Where lasting innovation has come in military language, it tends to surround new types of weapons or modes of warfare. The most obvious example of this came with the arrival of nuclear weapons in 1945. This was a transformational moment as the focus shifted from fighting wars to deterring them, leading to the generation of a whole set of new concepts – such as “first and second strikes” and “assured destruction”. The language of deterrence and escalation applies here as we try to work out where Vladimir Putin has his red lines, and how far he is prepared to go if he thinks they are being crossed.

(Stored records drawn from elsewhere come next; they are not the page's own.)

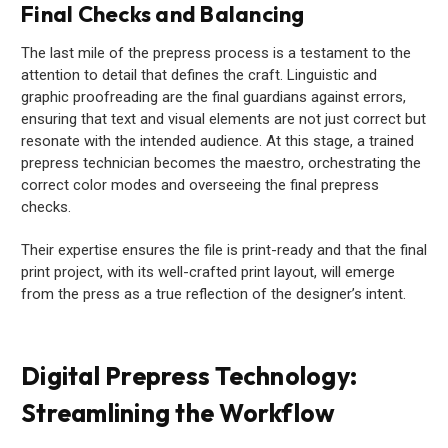
Final Checks and Balancing
The last mile of the prepress process is a testament to the
attention to detail that defines the craft. Linguistic and
graphic proofreading are the final guardians against errors,
ensuring that text and visual elements are not just correct but
resonate with the intended audience. At this stage, a trained
prepress technician becomes the maestro, orchestrating the
correct color modes and overseeing the final prepress
checks.
Their expertise ensures the file is print-ready and that the final
print project, with its well-crafted print layout, will emerge
from the press as a true reflection of the designer’s intent.
Digital Prepress Technology:
Streamlining the Workflow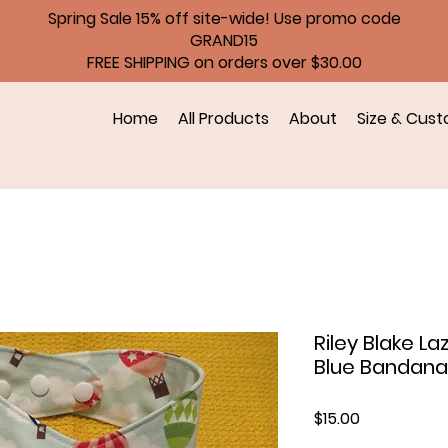
Spring Sale 15% off site-wide! Use promo code
GRAND15
FREE SHIPPING on orders over $30.00
Home
All Products
About
Size & Cust
Riley Blake La
Blue Bandana
Price
$15.00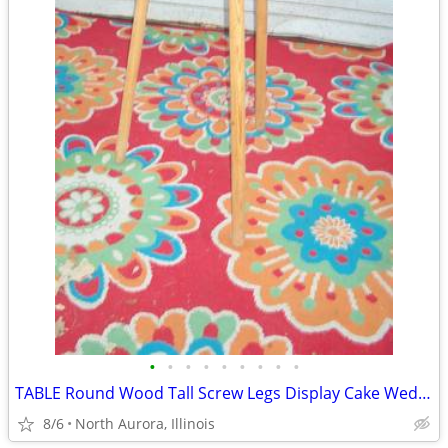
•
•
•
•
•
•
•
•
•
TABLE Round Wood Tall Screw Legs Display Cake Wedding Party Portable
8/6
North Aurora, Illinois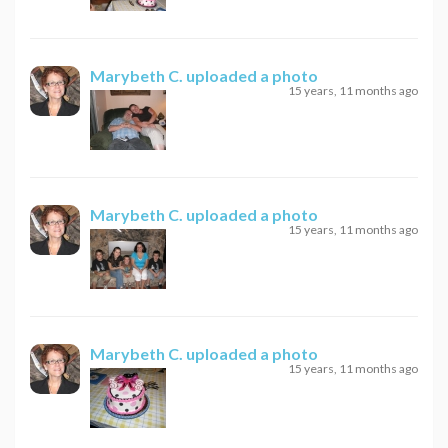
Marybeth C.
uploaded a photo
15 years, 11 months ago
Marybeth C.
uploaded a photo
15 years, 11 months ago
Marybeth C.
uploaded a photo
15 years, 11 months ago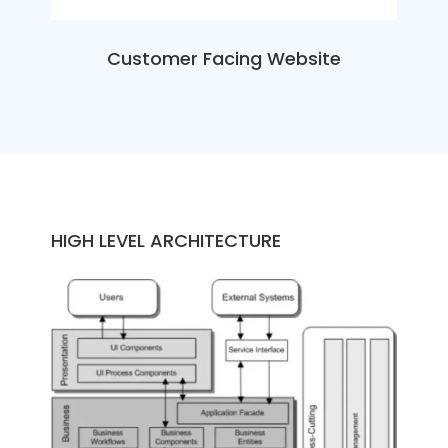
Customer Facing Website
HIGH LEVEL ARCHITECTURE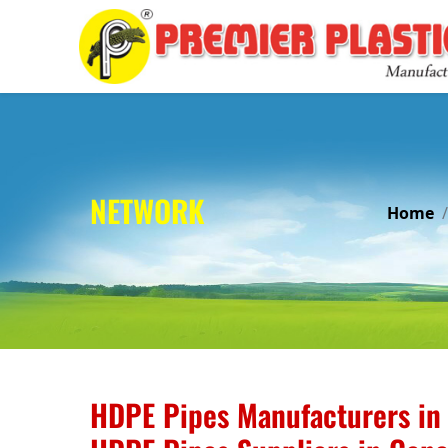
NETWORK
Home
HDPE Pipes Manufacturers in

[See also: Is Vladimir Putin dead?]

The digital age

The same conceptual clarity has been lacking when discussing all military developments associated with the digital age. This has been transformational, but has yet to generate an accompanying and generally agreed framework for describing and evaluating its impact. This is in part because the changes have been incremental, not sudden and stark as with the atomic bombing of Hiroshima and Nagasaki in August 1945. The microchip was invented in the 1950s and the circuits printed upon them have become progressively more complex since. Computers have moved from performing basic calculations faster than humans to out-thinking humans in a whole range of areas – with, through artificial intelligence, the promise of more to come.

An additional factor is that digitisation, with its fast networks and ease of communication, is ubiquitous, promising greater efficiency in all human affairs, not just warfare. One consequence of this ubiquity is that it creates new dependencies and so new vulnerabilities – bad actors, from criminals to hostile states, see opportunities to disrupt and manipulate. This has opened the possibility of conducting conflict away from the battlefield, mounting “cyberattacks”, attacking societies directly rather than first having to defeat their armed forces.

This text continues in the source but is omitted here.